COPENHAGEN, Denmark (AP) — Sweden’s King Carl XVI Gustaf says he believes his country has failed to protect the elderly in care homes from the effects of the pandemic.

“I think we have failed. We have a large number who have died and that is terrible. It is something we all suffer with,” the monarch said.

His comments followed the conclusions presented Tuesday by an independent commission that looked into Sweden’s handling of the pandemic. It said that elderly care in Sweden has major structural shortcomings and authorities have proved unprepared and ill-equipped to meet the pandemic.

Sweden has stood out among European and other nations for the way it has handled the pandemic, long not mandating lockdowns like other nations but relying on citizens’ sense of civic duty. The Scandinavian country has seen nearly 7,700 virus-related deaths.

A worker cleans the subway before its departure in Akalla, Rinkeby-Kista borough, Stockholm, Sweden, April 28, 2020. (AP Photo/Andres Kudacki)

In September, Sweden lifted a national ban on visiting elderly people in care homes, saying the need had decreased.
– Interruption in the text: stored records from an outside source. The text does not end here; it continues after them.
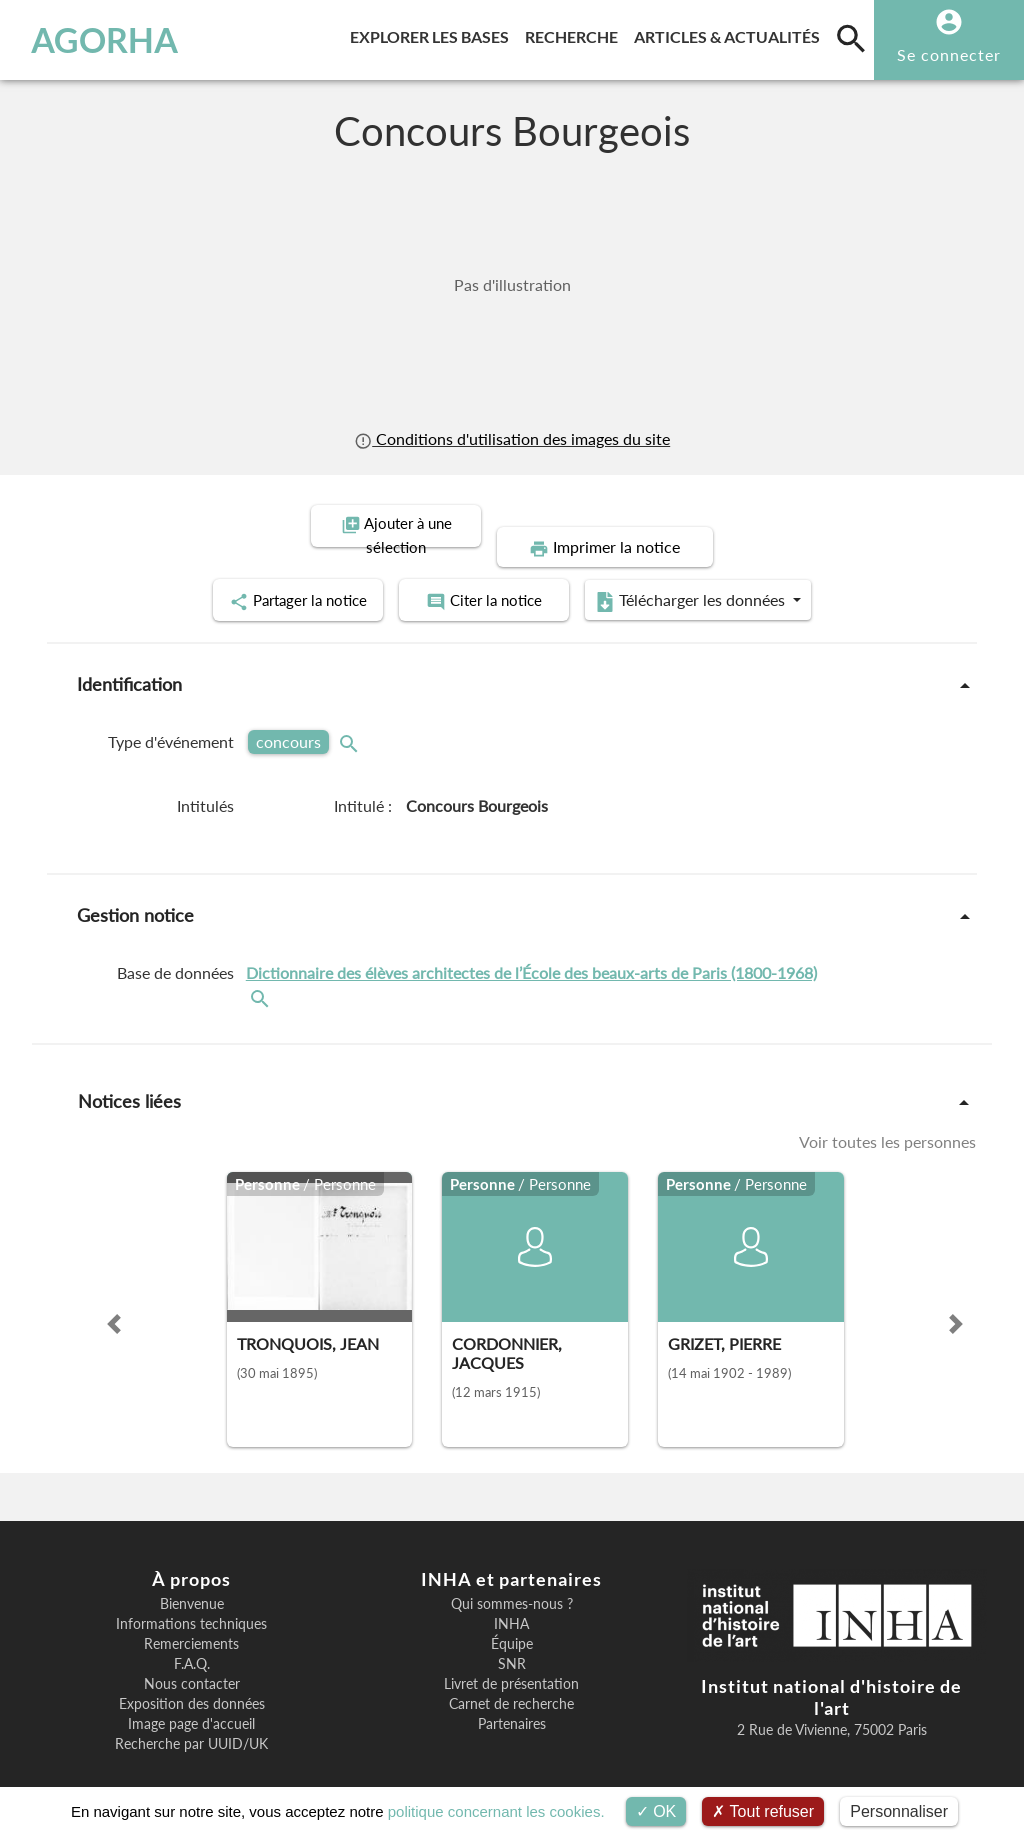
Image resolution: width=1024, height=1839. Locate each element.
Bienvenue (192, 1580)
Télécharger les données (738, 578)
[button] (114, 1300)
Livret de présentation (511, 1660)
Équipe (512, 1620)
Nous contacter (192, 1660)
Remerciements (191, 1620)
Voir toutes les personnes (887, 1118)
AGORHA (104, 40)
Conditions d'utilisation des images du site (512, 439)
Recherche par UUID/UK (191, 1720)
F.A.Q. (192, 1640)
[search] (851, 38)
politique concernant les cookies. (496, 1811)
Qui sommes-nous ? (512, 1580)
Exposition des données (192, 1680)
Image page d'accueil (191, 1700)
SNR (512, 1640)
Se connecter (949, 54)
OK (656, 1811)
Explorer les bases (433, 33)
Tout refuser (763, 1811)
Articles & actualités (731, 33)
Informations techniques (191, 1600)
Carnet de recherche (511, 1680)
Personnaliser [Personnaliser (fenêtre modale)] (899, 1811)
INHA (511, 1600)
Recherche (575, 33)
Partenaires (512, 1700)
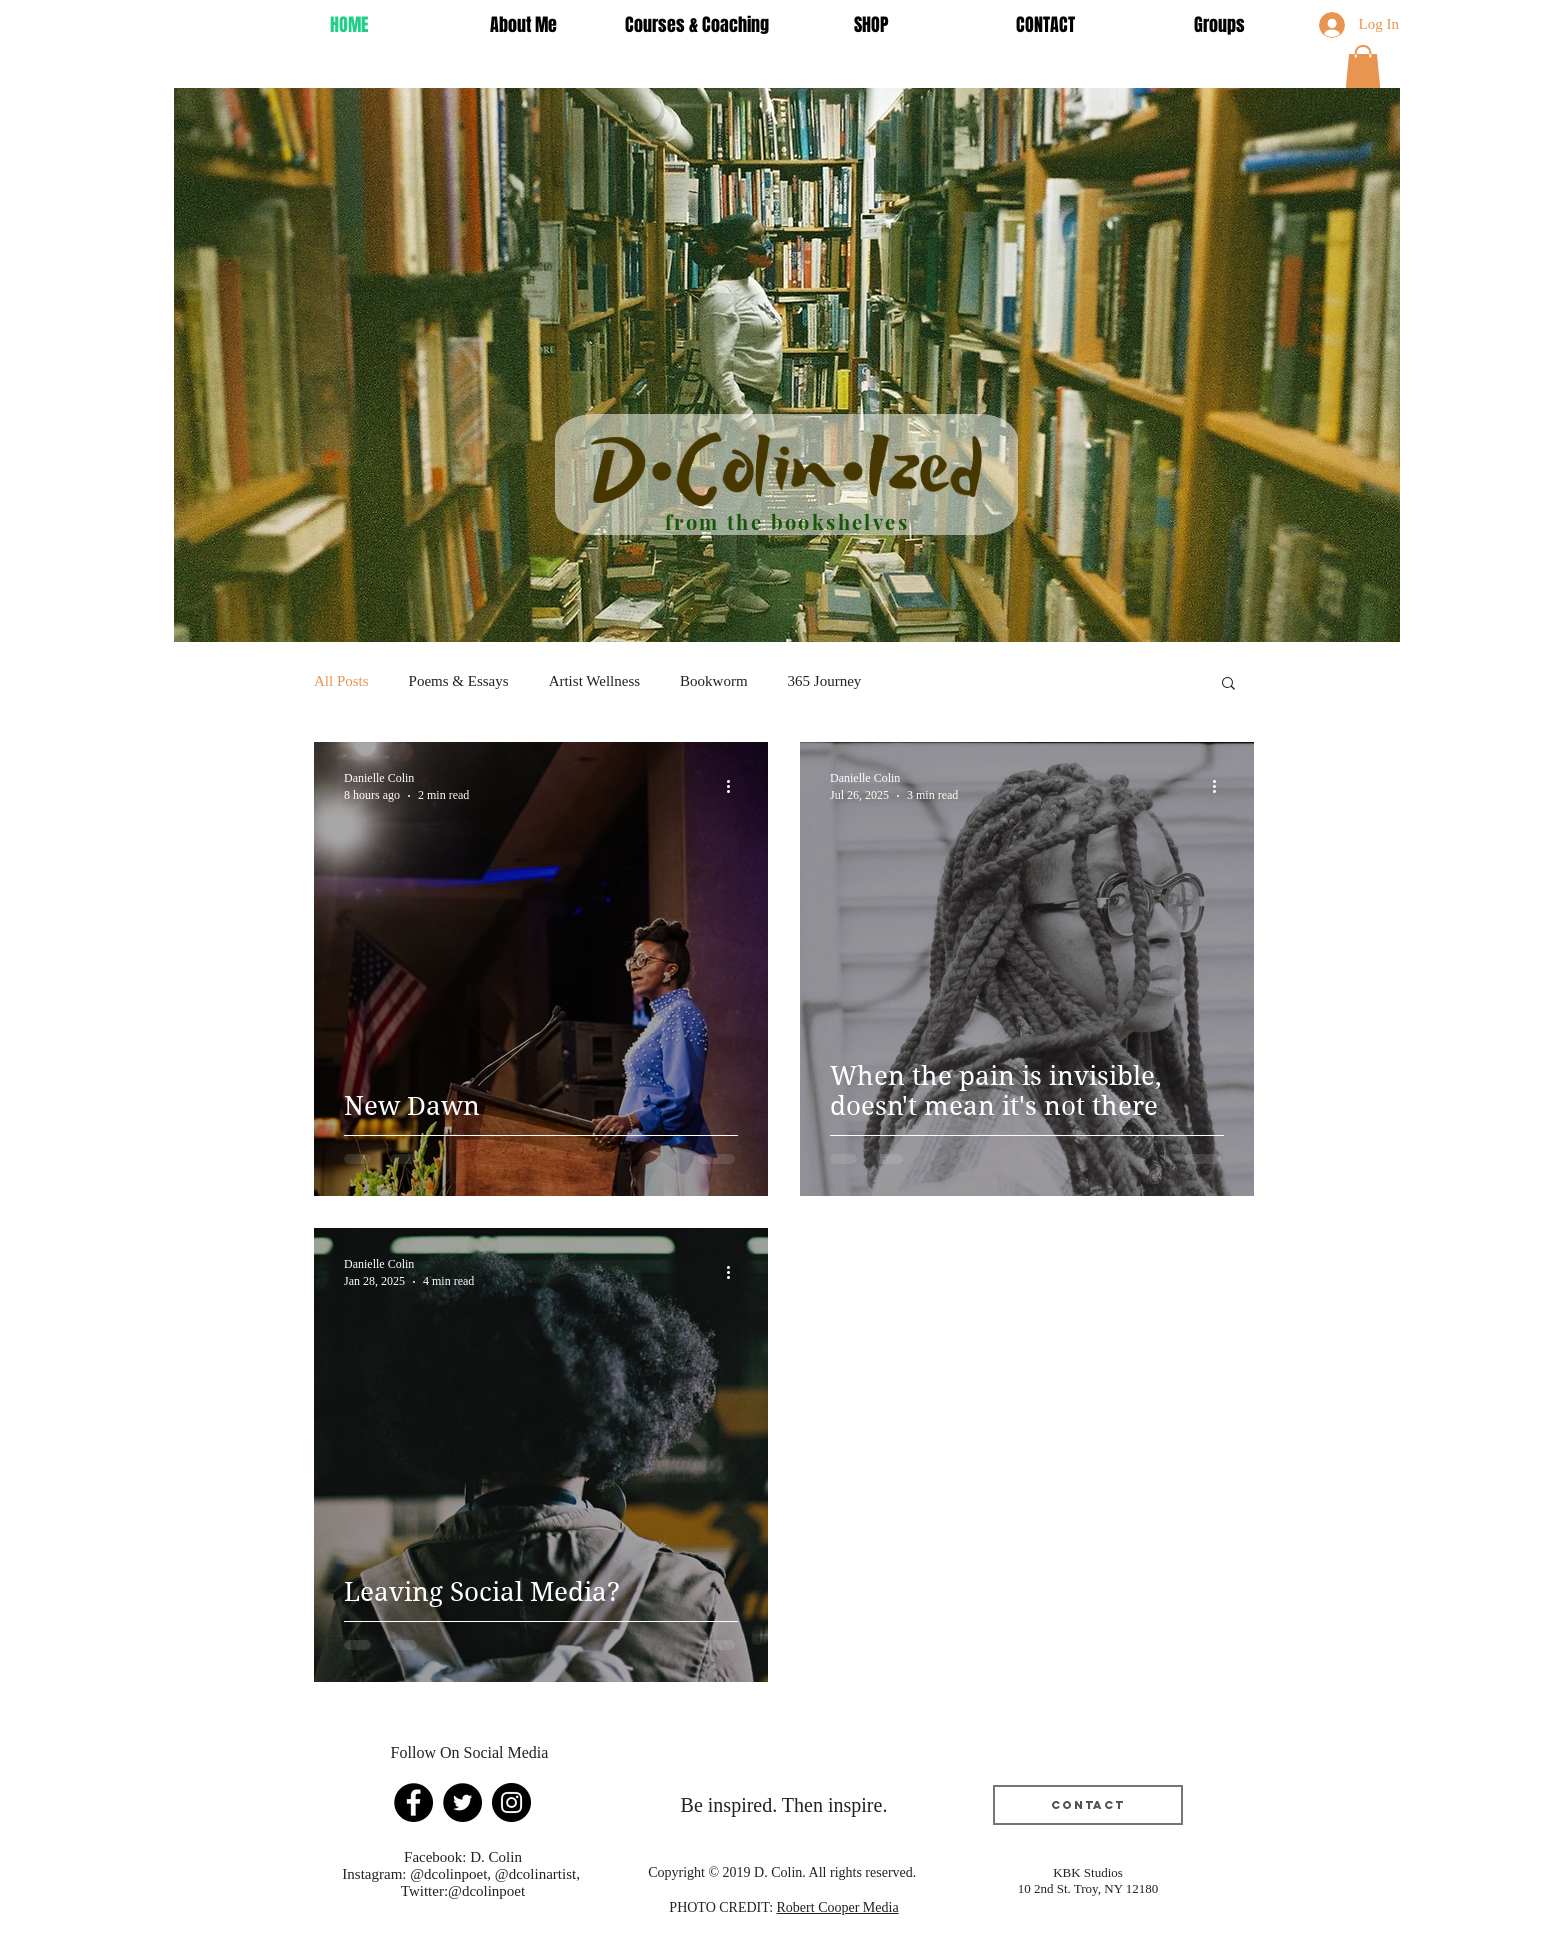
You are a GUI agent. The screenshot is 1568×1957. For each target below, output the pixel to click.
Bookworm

The ban came after the bulk of Sweden’s deaths earlier this year were recorded among people above the age of 70, and many in nursing homes.
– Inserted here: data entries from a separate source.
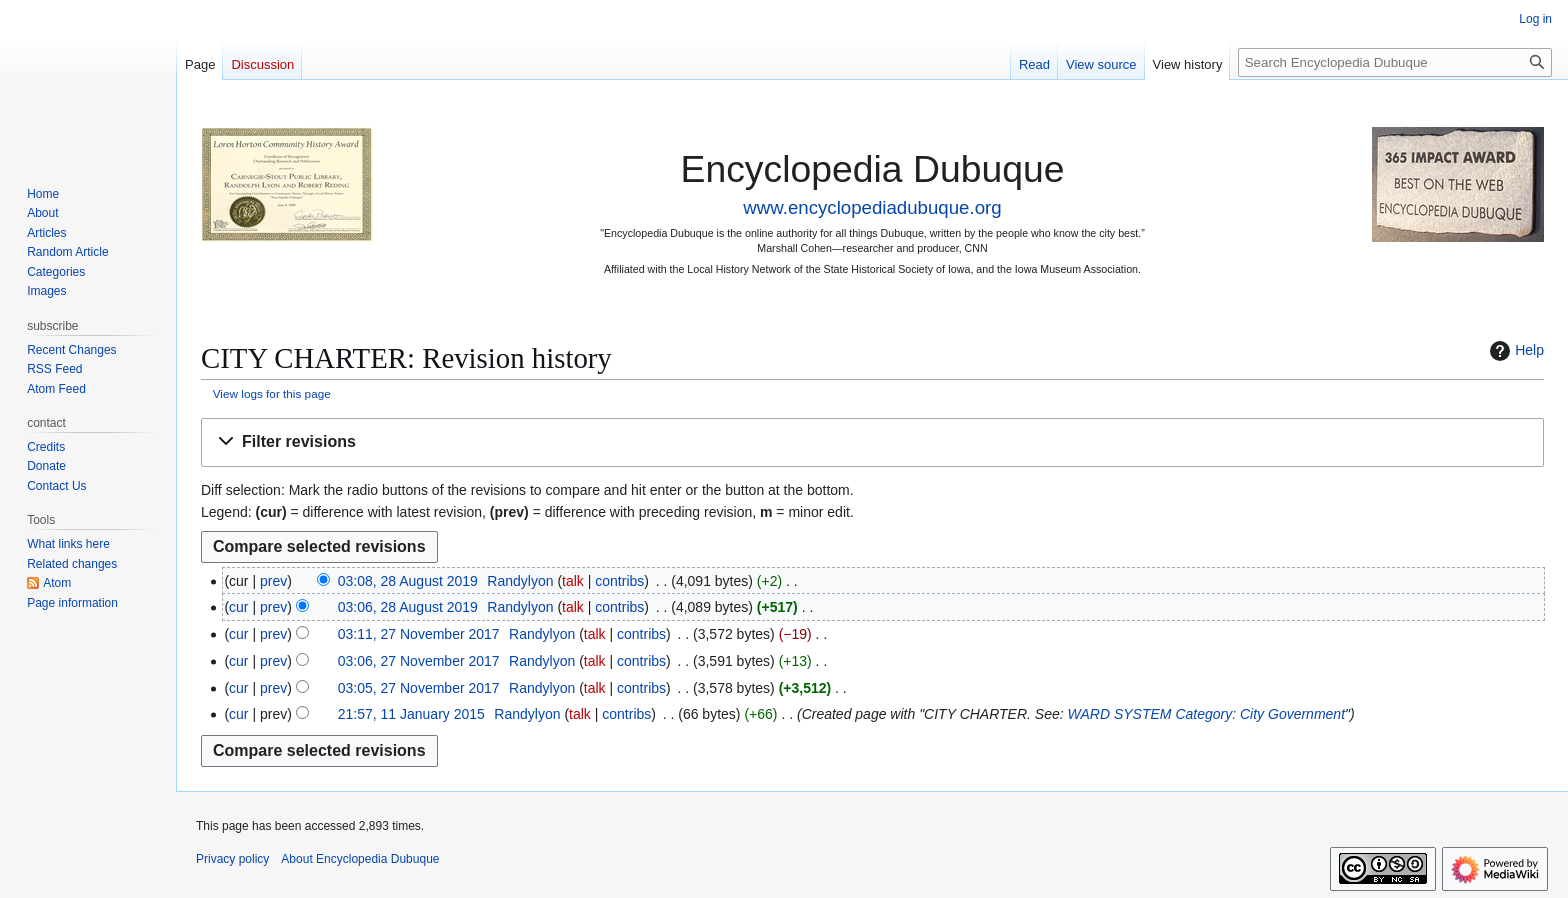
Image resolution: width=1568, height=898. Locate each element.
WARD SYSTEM (1120, 714)
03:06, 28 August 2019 (408, 607)
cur (238, 607)
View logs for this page (272, 393)
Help (1514, 351)
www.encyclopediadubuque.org (872, 207)
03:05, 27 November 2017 (419, 688)
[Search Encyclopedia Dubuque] (1395, 62)
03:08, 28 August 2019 (408, 581)
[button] (872, 442)
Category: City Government (1260, 714)
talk (573, 581)
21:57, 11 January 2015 (411, 714)
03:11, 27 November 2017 (419, 634)
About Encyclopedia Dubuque (360, 859)
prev (273, 581)
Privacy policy (232, 859)
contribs (619, 581)
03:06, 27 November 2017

“You think of all the family members who have not been able to say goodbye to their deceased family members,” the king said in an excerpt of a pre-recorded Christmas interview to be broadcast December 21 on Swedish broadcaster SVT. “I think it is a heavy and traumatic experience not to be able to say a warm goodbye.”

The excerpt was broadcast on SVT.

“The Swedish people have suffered enormously in difficult conditions,” Carl Gustav said, adding, “Lately, it has felt more obvious, it has crept closer and closer. That’s not what you want.”

His son, Prince Carl Philip who is fifth in the line of succession, and his wife Princess Sofia have both tested positive and had milder flu symptoms. They were quarantined at home with their two children.

Carl Gustaf is Sweden’s head of state, but his duties are ceremonial, and he holds no political power.

People visit the Raslambshovsparken Park in Stockholm, Sweden, April 18, 2020. (Fredrik Sandberg/TT via AP)

Sweden’s strategy had been expected to spare the country a resurgence of the disease this fall. Before the conclusions of the report were published, Prime Minister Stefan Lofven said health officials had misjudged the impact of the latest wave of the pandemic.

Sweden has seen a rapid increase in new coronavirus infections that strained its health care system. The virus has spread quickly among medical staff, pushing the government to back more restrictions, including a nationwide ban on the sale of alcohol after 10 p.m. in bars and restaurants.

Sweden has also imposed its tightest virus restrictions to date by banning public gatherings of more than eight people.